§ **WHAT THE TASK REQUIRES**: Restate every record that follows, keeping it exact.

§ **RAW DATA**:
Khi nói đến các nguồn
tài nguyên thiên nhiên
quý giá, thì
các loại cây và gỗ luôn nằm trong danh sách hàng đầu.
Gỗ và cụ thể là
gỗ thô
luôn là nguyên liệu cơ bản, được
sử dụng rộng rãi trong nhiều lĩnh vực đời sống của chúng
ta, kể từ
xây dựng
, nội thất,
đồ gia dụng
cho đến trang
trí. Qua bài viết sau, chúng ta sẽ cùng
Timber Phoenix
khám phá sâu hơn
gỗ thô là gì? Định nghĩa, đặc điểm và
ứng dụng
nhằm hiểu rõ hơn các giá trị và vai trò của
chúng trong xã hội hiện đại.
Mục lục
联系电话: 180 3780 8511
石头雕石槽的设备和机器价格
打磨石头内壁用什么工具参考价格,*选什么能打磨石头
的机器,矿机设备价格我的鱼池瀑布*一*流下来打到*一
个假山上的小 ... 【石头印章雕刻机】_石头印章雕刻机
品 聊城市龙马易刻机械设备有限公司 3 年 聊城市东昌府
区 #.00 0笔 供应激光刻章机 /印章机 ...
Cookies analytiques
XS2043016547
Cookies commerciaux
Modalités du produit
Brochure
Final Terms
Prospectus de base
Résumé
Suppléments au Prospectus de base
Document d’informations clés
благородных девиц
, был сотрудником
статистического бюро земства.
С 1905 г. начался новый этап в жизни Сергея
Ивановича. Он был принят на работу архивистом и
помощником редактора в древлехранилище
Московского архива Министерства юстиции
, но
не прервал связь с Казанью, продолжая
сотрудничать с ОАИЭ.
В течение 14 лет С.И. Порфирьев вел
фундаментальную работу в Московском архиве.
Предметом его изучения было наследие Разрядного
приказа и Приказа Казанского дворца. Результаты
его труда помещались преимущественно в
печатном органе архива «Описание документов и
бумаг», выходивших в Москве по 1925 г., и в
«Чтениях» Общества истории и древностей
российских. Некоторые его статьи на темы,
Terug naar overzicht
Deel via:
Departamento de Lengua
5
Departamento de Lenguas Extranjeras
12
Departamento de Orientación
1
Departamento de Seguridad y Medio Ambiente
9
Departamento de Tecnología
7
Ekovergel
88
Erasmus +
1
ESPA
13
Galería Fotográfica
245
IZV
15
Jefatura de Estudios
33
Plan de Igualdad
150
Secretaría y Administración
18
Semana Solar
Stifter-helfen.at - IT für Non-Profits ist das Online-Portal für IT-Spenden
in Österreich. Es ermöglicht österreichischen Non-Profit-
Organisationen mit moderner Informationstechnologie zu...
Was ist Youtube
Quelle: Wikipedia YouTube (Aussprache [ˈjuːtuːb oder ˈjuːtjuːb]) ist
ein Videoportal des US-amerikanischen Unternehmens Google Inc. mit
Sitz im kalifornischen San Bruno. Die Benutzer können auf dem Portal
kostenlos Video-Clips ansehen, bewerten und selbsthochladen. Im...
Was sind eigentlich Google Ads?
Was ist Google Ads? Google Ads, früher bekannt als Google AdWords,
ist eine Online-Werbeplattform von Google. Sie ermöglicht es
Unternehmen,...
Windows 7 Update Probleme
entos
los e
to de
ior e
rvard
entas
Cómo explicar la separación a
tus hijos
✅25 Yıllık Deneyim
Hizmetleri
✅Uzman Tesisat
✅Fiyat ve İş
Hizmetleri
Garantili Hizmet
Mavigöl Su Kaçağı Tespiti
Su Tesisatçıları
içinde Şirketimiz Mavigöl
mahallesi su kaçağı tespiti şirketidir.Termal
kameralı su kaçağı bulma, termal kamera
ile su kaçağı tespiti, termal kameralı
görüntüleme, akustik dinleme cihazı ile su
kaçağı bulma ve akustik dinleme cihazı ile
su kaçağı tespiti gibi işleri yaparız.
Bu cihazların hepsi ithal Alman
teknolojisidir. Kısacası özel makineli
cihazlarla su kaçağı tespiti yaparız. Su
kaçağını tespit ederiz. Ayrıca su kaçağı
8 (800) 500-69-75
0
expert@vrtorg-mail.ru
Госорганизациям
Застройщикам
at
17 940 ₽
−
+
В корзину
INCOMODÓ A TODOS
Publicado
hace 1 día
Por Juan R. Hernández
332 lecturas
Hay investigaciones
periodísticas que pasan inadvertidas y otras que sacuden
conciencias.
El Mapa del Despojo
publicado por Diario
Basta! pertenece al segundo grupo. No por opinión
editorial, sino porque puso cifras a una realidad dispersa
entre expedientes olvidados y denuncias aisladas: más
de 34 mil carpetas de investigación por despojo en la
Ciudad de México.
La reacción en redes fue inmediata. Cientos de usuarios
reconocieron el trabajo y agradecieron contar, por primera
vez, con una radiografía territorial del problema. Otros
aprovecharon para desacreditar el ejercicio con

§ **EXPECTED ANSWER**:
Khi nói đến các nguồn
tài nguyên thiên nhiên
quý giá, thì
các loại cây và gỗ luôn nằm trong danh sách hàng đầu.
Gỗ và cụ thể là
gỗ thô
luôn là nguyên liệu cơ bản, được
sử dụng rộng rãi trong nhiều lĩnh vực đời sống của chúng
ta, kể từ
xây dựng
, nội thất,
đồ gia dụng
cho đến trang
trí. Qua bài viết sau, chúng ta sẽ cùng
Timber Phoenix
khám phá sâu hơn
gỗ thô là gì? Định nghĩa, đặc điểm và
ứng dụng
nhằm hiểu rõ hơn các giá trị và vai trò của
chúng trong xã hội hiện đại.
Mục lục
联系电话: 180 3780 8511
石头雕石槽的设备和机器价格
打磨石头内壁用什么工具参考价格,*选什么能打磨石头
的机器,矿机设备价格我的鱼池瀑布*一*流下来打到*一
个假山上的小 ... 【石头印章雕刻机】_石头印章雕刻机
品 聊城市龙马易刻机械设备有限公司 3 年 聊城市东昌府
区 #.00 0笔 供应激光刻章机 /印章机 ...
Cookies analytiques
XS2043016547
Cookies commerciaux
Modalités du produit
Brochure
Final Terms
Prospectus de base
Résumé
Suppléments au Prospectus de base
Document d’informations clés
благородных девиц
, был сотрудником
статистического бюро земства.
С 1905 г. начался новый этап в жизни Сергея
Ивановича. Он был принят на работу архивистом и
помощником редактора в древлехранилище
Московского архива Министерства юстиции
, но
не прервал связь с Казанью, продолжая
сотрудничать с ОАИЭ.
В течение 14 лет С.И. Порфирьев вел
фундаментальную работу в Московском архиве.
Предметом его изучения было наследие Разрядного
приказа и Приказа Казанского дворца. Результаты
его труда помещались преимущественно в
печатном органе архива «Описание документов и
бумаг», выходивших в Москве по 1925 г., и в
«Чтениях» Общества истории и древностей
российских. Некоторые его статьи на темы,
Terug naar overzicht
Deel via:
Departamento de Lengua
5
Departamento de Lenguas Extranjeras
12
Departamento de Orientación
1
Departamento de Seguridad y Medio Ambiente
9
Departamento de Tecnología
7
Ekovergel
88
Erasmus +
1
ESPA
13
Galería Fotográfica
245
IZV
15
Jefatura de Estudios
33
Plan de Igualdad
150
Secretaría y Administración
18
Semana Solar
Stifter-helfen.at - IT für Non-Profits ist das Online-Portal für IT-Spenden
in Österreich. Es ermöglicht österreichischen Non-Profit-
Organisationen mit moderner Informationstechnologie zu...
Was ist Youtube
Quelle: Wikipedia YouTube (Aussprache [ˈjuːtuːb oder ˈjuːtjuːb]) ist
ein Videoportal des US-amerikanischen Unternehmens Google Inc. mit
Sitz im kalifornischen San Bruno. Die Benutzer können auf dem Portal
kostenlos Video-Clips ansehen, bewerten und selbsthochladen. Im...
Was sind eigentlich Google Ads?
Was ist Google Ads? Google Ads, früher bekannt als Google AdWords,
ist eine Online-Werbeplattform von Google. Sie ermöglicht es
Unternehmen,...
Windows 7 Update Probleme
entos
los e
to de
ior e
rvard
entas
Cómo explicar la separación a
tus hijos
✅25 Yıllık Deneyim
Hizmetleri
✅Uzman Tesisat
✅Fiyat ve İş
Hizmetleri
Garantili Hizmet
Mavigöl Su Kaçağı Tespiti
Su Tesisatçıları
içinde Şirketimiz Mavigöl
mahallesi su kaçağı tespiti şirketidir.Termal
kameralı su kaçağı bulma, termal kamera
ile su kaçağı tespiti, termal kameralı
görüntüleme, akustik dinleme cihazı ile su
kaçağı bulma ve akustik dinleme cihazı ile
su kaçağı tespiti gibi işleri yaparız.
Bu cihazların hepsi ithal Alman
teknolojisidir. Kısacası özel makineli
cihazlarla su kaçağı tespiti yaparız. Su
kaçağını tespit ederiz. Ayrıca su kaçağı
8 (800) 500-69-75
0
expert@vrtorg-mail.ru
Госорганизациям
Застройщикам
at
17 940 ₽
−
+
В корзину
INCOMODÓ A TODOS
Publicado
hace 1 día
Por Juan R. Hernández
332 lecturas
Hay investigaciones
periodísticas que pasan inadvertidas y otras que sacuden
conciencias.
El Mapa del Despojo
publicado por Diario
Basta! pertenece al segundo grupo. No por opinión
editorial, sino porque puso cifras a una realidad dispersa
entre expedientes olvidados y denuncias aisladas: más
de 34 mil carpetas de investigación por despojo en la
Ciudad de México.
La reacción en redes fue inmediata. Cientos de usuarios
reconocieron el trabajo y agradecieron contar, por primera
vez, con una radiografía territorial del problema. Otros
aprovecharon para desacreditar el ejercicio con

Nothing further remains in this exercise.